(Records contained in a dataset)
********************

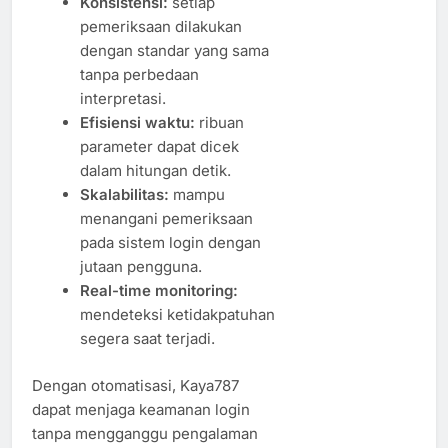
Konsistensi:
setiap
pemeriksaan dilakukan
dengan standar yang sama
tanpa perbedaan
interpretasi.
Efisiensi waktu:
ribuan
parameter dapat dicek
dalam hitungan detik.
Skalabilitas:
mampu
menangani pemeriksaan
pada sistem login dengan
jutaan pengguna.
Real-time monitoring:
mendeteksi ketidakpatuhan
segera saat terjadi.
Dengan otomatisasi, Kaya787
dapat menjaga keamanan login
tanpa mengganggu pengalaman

********************

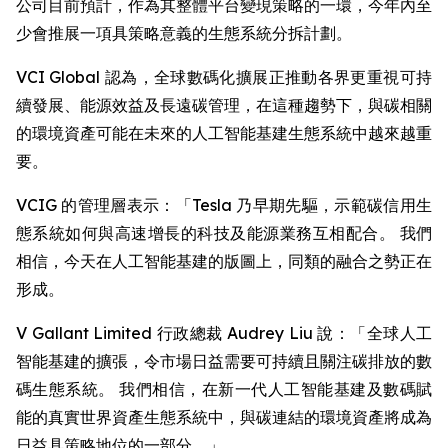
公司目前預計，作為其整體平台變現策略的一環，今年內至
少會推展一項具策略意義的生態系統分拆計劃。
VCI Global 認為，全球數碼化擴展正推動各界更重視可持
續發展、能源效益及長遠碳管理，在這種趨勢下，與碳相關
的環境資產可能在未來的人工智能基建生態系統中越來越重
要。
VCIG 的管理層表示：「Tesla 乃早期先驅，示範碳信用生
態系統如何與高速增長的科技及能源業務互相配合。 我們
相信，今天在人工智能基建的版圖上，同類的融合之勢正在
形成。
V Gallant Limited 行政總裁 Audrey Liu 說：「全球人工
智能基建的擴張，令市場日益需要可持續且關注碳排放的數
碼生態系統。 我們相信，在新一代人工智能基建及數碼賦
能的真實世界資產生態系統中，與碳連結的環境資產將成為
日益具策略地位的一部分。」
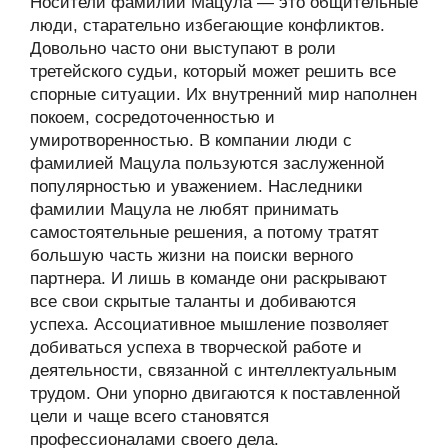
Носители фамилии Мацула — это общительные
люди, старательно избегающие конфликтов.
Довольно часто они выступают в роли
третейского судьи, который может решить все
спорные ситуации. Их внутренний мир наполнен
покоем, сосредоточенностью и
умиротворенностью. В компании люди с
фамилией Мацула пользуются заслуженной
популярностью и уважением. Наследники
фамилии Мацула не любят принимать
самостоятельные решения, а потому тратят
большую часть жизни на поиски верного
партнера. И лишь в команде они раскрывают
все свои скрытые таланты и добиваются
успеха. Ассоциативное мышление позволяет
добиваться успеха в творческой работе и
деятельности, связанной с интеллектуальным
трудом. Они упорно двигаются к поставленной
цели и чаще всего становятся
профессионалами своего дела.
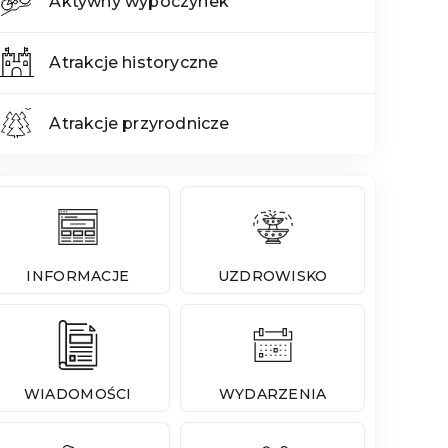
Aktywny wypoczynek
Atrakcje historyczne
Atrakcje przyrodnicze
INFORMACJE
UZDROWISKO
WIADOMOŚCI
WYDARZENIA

********************

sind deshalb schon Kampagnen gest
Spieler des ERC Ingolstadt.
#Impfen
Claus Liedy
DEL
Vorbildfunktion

********************

**WHAT YOU ARE ASKED TO DO:**
Run a filter over the data above and keep each line that contains the word "успеха".

**COMPLETED TASK:**
успеха. Ассоциативное мышление позволяет
добиваться успеха в творческой работе и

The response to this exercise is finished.